- Developer: Cheritz
- Publisher: Cheritz
- Platforms: Android iOS
- Release: July 8, 2016 (Android) August 18, 2016 (iOS)
- Genres: Romance Chat fiction
- Mode: Single-player

= Mystic Messenger =

2016 video game

Mystic Messenger (lit. 'Mysterious Messenger') is a South Korean otome game developed by Cheritz. It was released on July 8, 2016, for Android and August 18, 2016, for iOS. The game is described as a "storytelling messenger game" and is available in Korean, English, Spanish, and Mandarin Chinese.

In 2017, Mystic Messenger was awarded Best Indie Game at the 2017 Korea Game Awards.

==Plot==
In Mystic Messenger, the player takes the role of a female character whose name is chosen by the player. The female protagonist downloads a mysterious app that leads her into living in either a closed, secured apartment owned by Rika, the founder of a charity organization known as the RFA (Rika's Fundraising Association), or the Mint Eye HQ. She meets the remaining members of the RFA and is tasked to organize a party by inviting guests. In Another Story, Unknown tricks the protagonist into playing the game and brings her to Mint Eye, keeping her by his side. The protagonist is able to choose one out of 7 available routes, each with their own backgrounds, as well as finding out the truth behind the RFA.

==Characters==
The following Korean romanization follows the official romanization from the game itself; it may be different from the usual pronunciation.

- Protagonist
 She is often referred to as MC, which stands for Main Character. Her default avatar comes in 5 various appearances, but she appears to have brown, long silky hair and is drawn with her eyes hidden under bangs as shown in the CGs.
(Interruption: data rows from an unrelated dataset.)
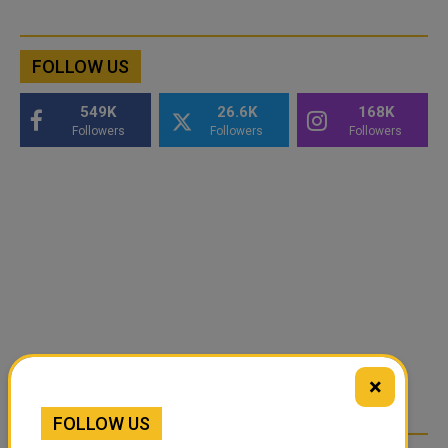
FOLLOW US
549K
26.6K
168K
Followers
Followers
Followers
×
FOLLOW US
After suddenly becoming a member of RFA and being forced to live in Rika's apartment, she takes Rika's role and organizes the party that the RFA members have been longing for. In the official webcomic adaptation, "Invitation of the Mystic Messenger", MC is given a new name, Hana Kang.

- Jumin Han

 Jumin Han (한주민, Han Ju-min) is a 27-year-old heir of C&R International, a company owned by his father. He has short black hair, grey eyes and is always on business trips, he likes to wear tuxedos, (Note: From the game's official guide book) and is not used to 'commoner' food. Jumin is a cat lover claiming that only cats understand and are loyal to him. He owns a Persian cat named Elizabeth the 3rd and hates when someone else nicknames her - especially 707, who gives her the nickname "Elly". Due to his very privileged upbringing, Jumin has a very different perspective on the world, which often brings him into direct conflict with Zen. Regardless, he doesn't particularly seem to care what others think about him but does not hesitate to use his authority to help RFA members when one of them is in trouble. He and V are childhood friends due to their family background and because of them being neighbors and schoolmates.

- Zen

 Zen (stylized as ZEN) is the stage name of Hyun Ryu (류현, Ryu Hyeon), a 24-year-old musical stage artist. He has pale skin, red-brown colored eyes, and white-colored hair that is short at the front and long at the back, implying that he's an albino. Despite being a self-absorbed due to his looks, he wants people to acknowledge him for his skills and personality instead. Zen loves to workout and rehearse constantly to perfect his skills. He is seen to be oversensitive towards Jumin, nicknaming him "Mr. Trust Fund Kid" and refusing any help from him. He is allergic to cats, sneezing even when the word 'cat' is mentioned. Zen is also very protective of the other members, especially the protagonist, and always warned her to be wary of the guys and their 'wolf attitude'.
 In Zen's storyline, it is revealed that he has a difficult relationship with his parents and that he left home at age 16 to pursue acting. He owns a motorbike kept in storage and was once rescued by V after an accident.
 Zen's birthday is on April 1 and he became the focus in the game's April's Fools DLC.

- 707

 707, or his baptismal name Luciel Choi (최 루시엘, Choi Luciel) is a 22-year-old hacker and intelligence agent, he is also the one who made the RFA Messenger app. 707, also referred to as Seven, has short curly red hair, amber eyes and is a self-proclaimed devoted Catholic who loves to eat junk food. He has a very mischievous attitude and loves cats in a 'unique' way. His hobbies include collecting sports cars and hacking. Despite his seemingly carefree, easy-going personality, he always warns the other members to "keep their distance" from him because of his job as a secret agent. 707 tends to break the fourth wall more than anyone in the game.

- Yoosung

 Yoosung Kim (김유성, Kim Yu-seong) is a 21-year-old college student and an online gamer. He has violet colored eyes and blonde hair, initially brunette before he entered university. Due to his gaming habits, he doesn't have time for studying despite being smart enough to get a scholarship at his school, SKY University, and get an internship offer from Jumin. Yoosung is also Rika's adoptive cousin. He is unable to move on after her death, as he admired her even though they only met when he was a 6th grader.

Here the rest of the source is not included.